A queste risorse, su cui si dovrà fondare un’adeguata capacità fiscale europea, si dovranno aggiungere i fondi raccolti sul mercato per finanziare gli investimenti necessari al fine di raggiungere gli obiettivi che l’Unione si è posta e che richiedono la disponibilità, per un lungo arco di tempo, di un enorme ammontare di risorse, che può essere garantito soltanto attraverso l’emissione di debito comune.

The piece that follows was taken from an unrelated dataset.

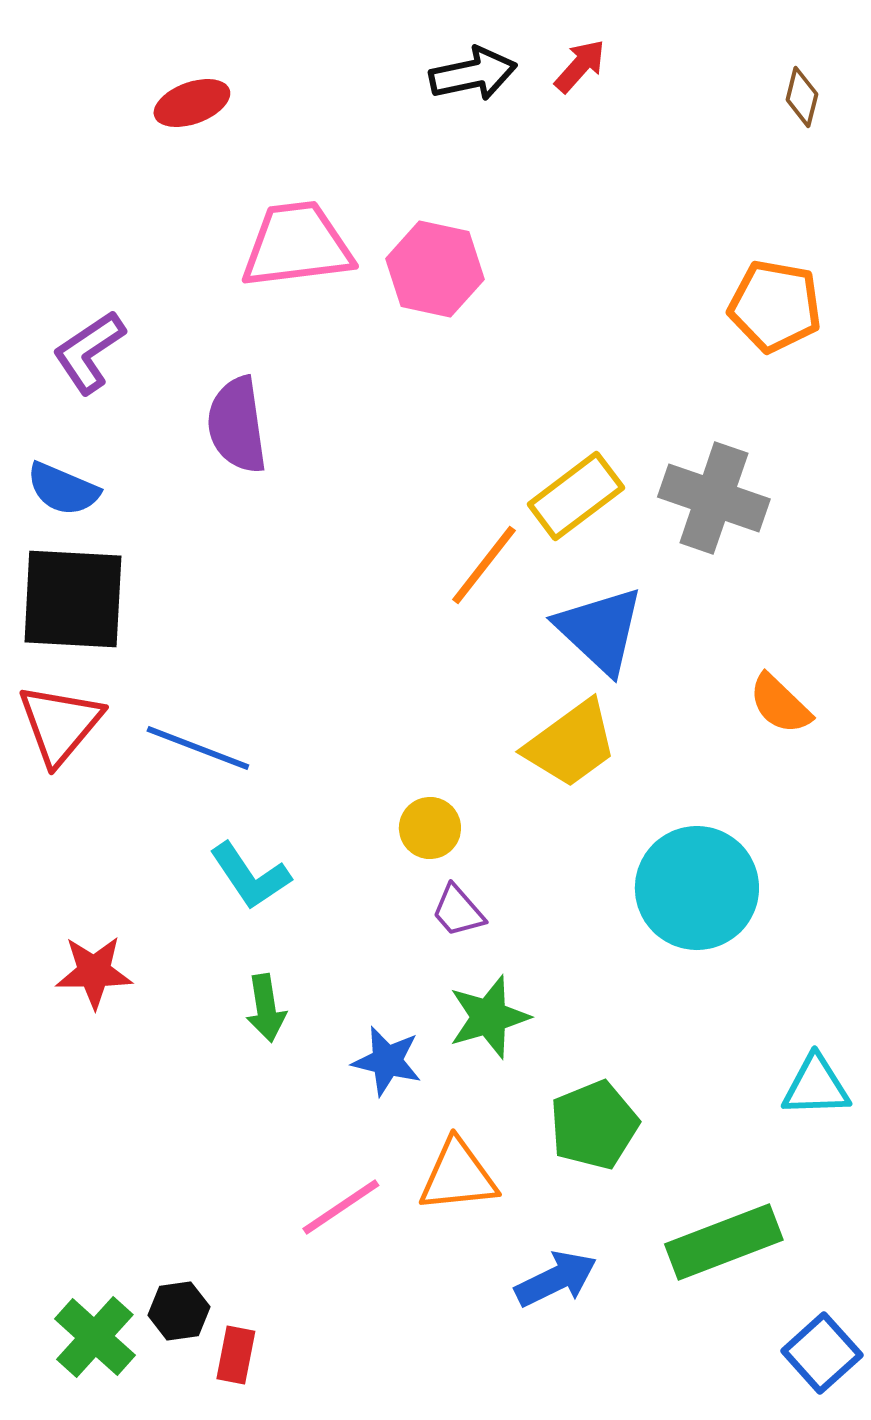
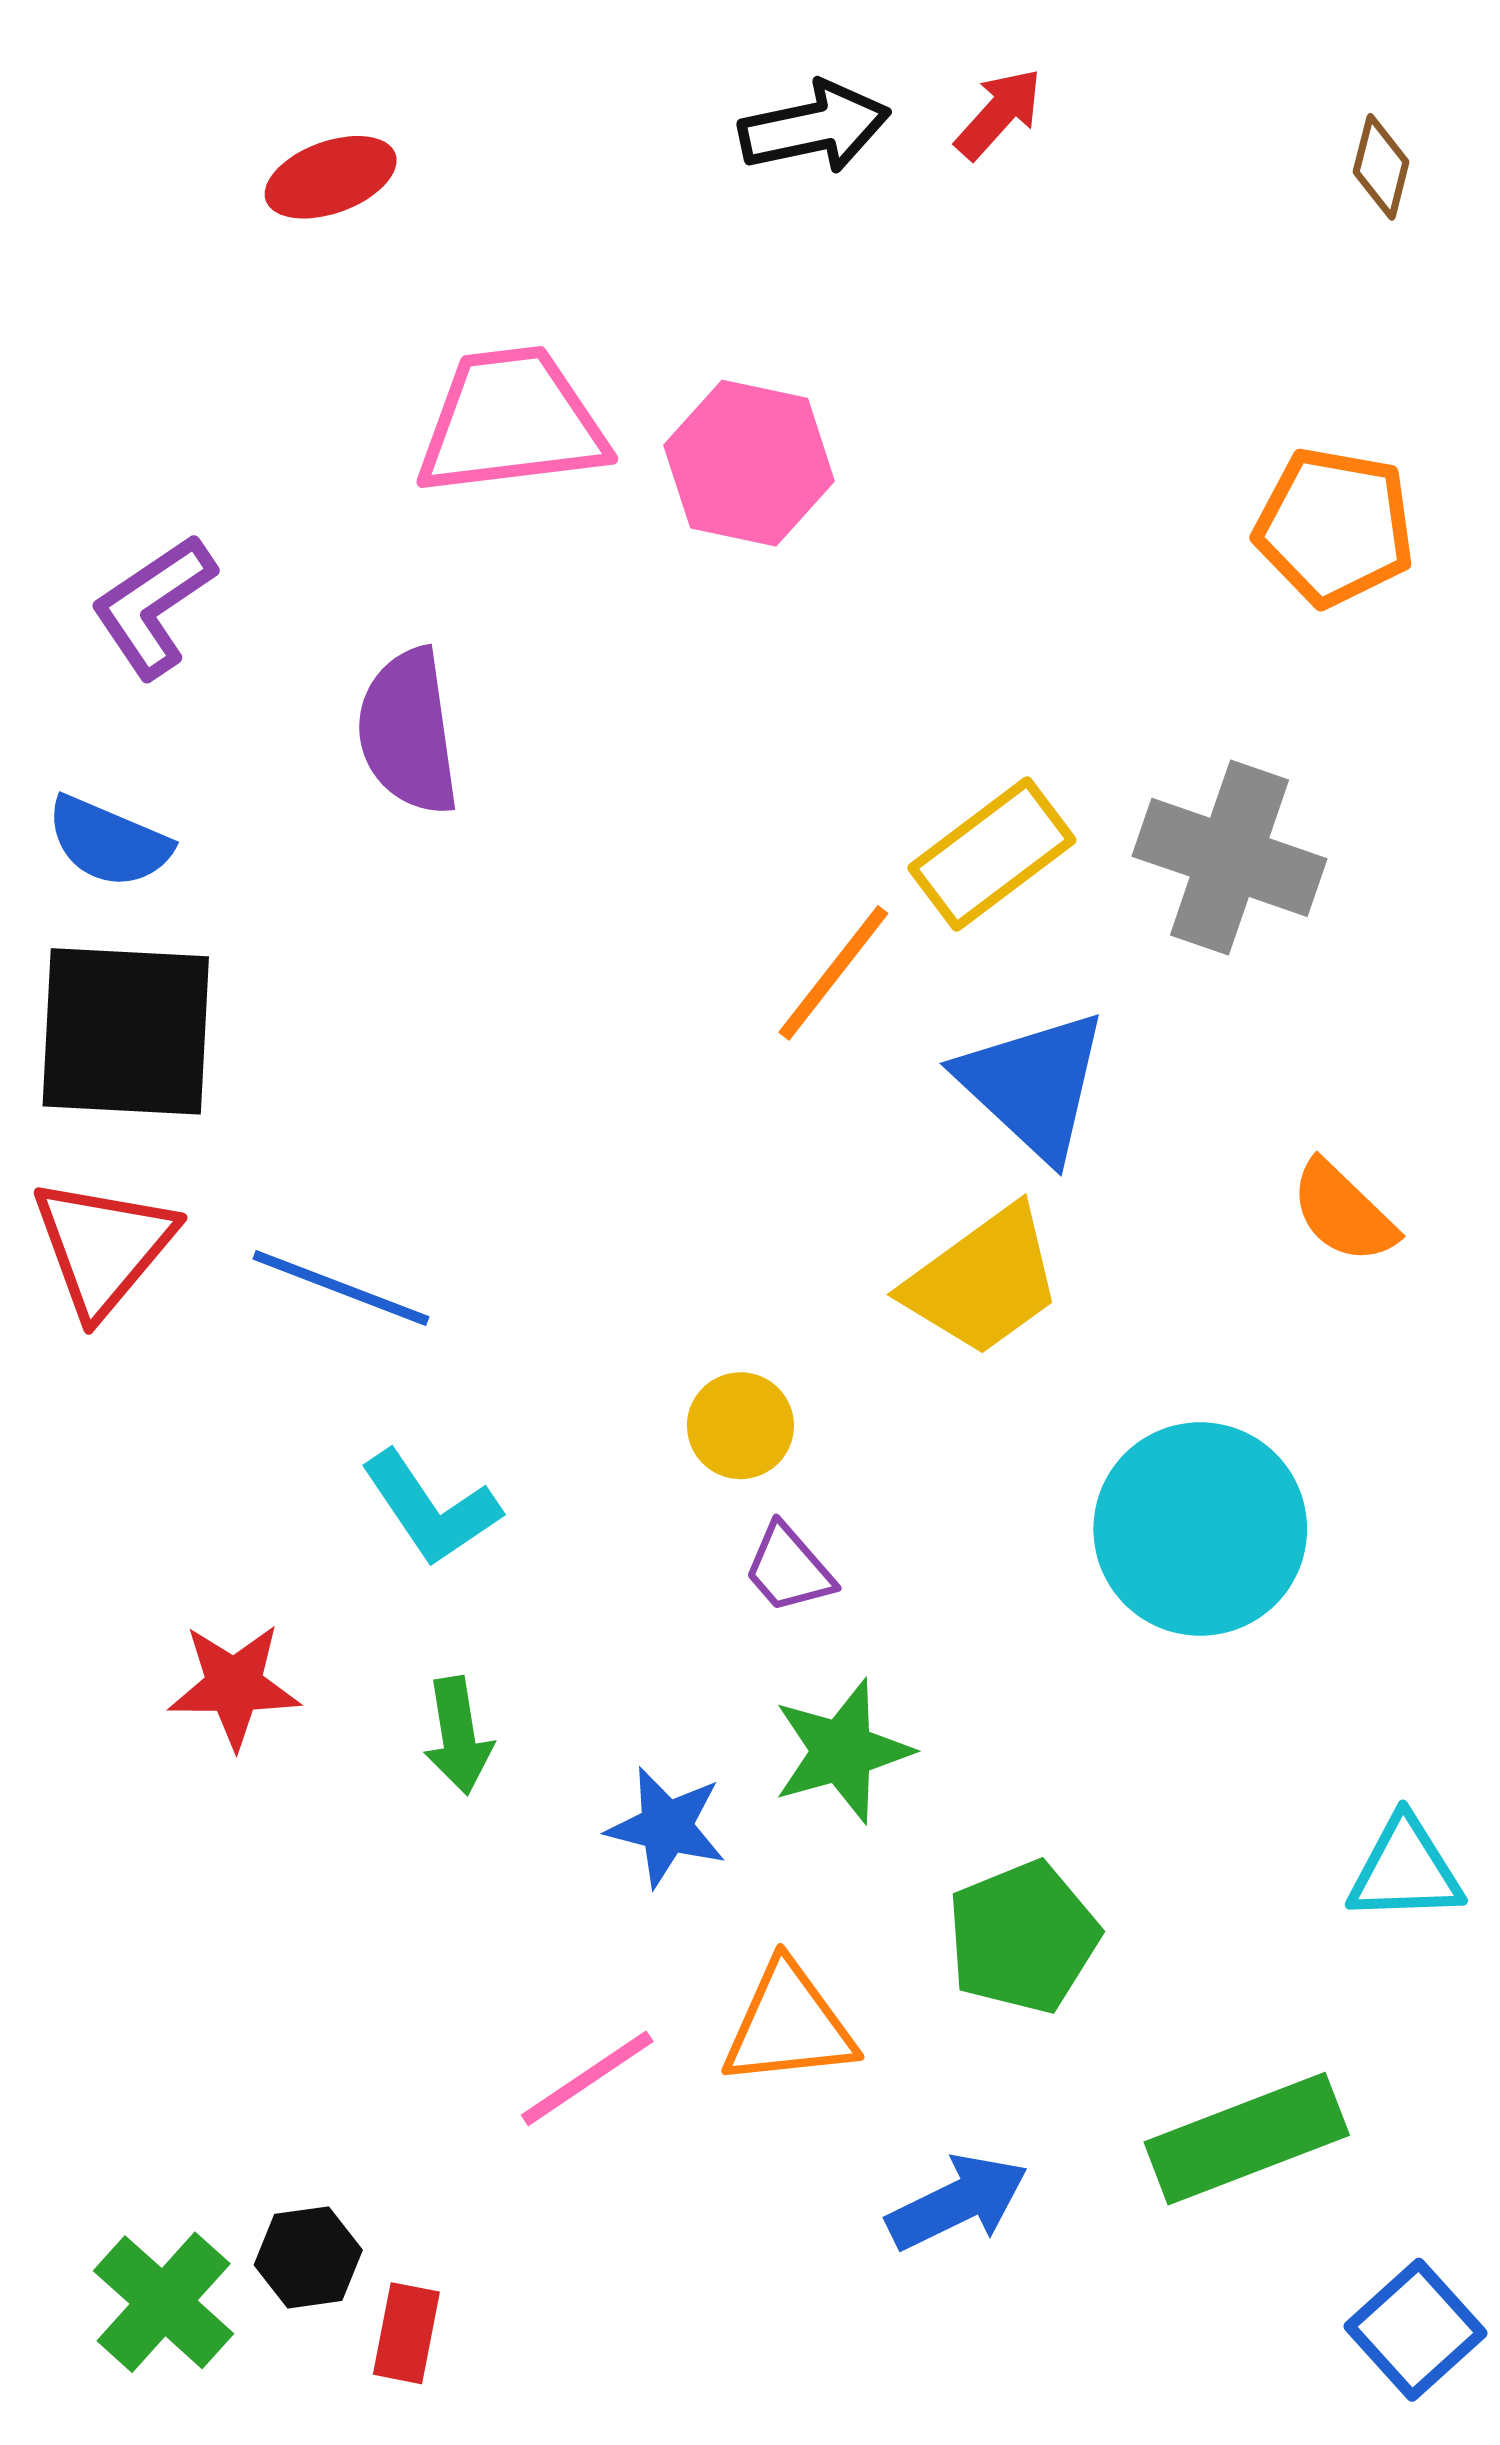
red star: (94, 972) -> (234, 1686), moved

In termini simili – dopo aver messo l’accento sulla necessità che l’area euro si doti di un titolo “sicuro” che funga da riferimento per stimare il rischio di ogni altro strumento finanziario –, anche il futuro Governatore della Banca d’Italia Fabio Panetta, in una dichiarazione riportata dal Corriere della Sera del 31 agosto scorso, ha sottolineato l’urgenza che “il governo UE abbia capacità di spesa, e quindi di indebitamento permanente, che consenta di emettere bond sovrani”.

Revisione del Patto di Stabilità e Crescita per favorire una maggiore flessibilità nel rispetto dell’obiettivo di riduzione del debito, utilizzo dell’emissione di titoli per finanziare investimenti a lungo termine al fine di produrre beni pubblici essenziali come decarbonizzazione, sicurezza e innovazione, nuove risorse proprie per finanziare un bilancio europeo di dimensioni più ampie: questi saranno temi fondamentali che dovranno essere al centro della prossima campagna elettorale europea. Nella nuova legislatura, che avrà prevedibilmente un carattere costituente anche in vista dell’avvio di un ulteriore processo di allargamento, questi temi dovranno essere affrontati nella prospettiva di una riforma dei Trattati, ritenuta possibile – e auspicabile – anche da Mario Draghi nella sua Lecture americana.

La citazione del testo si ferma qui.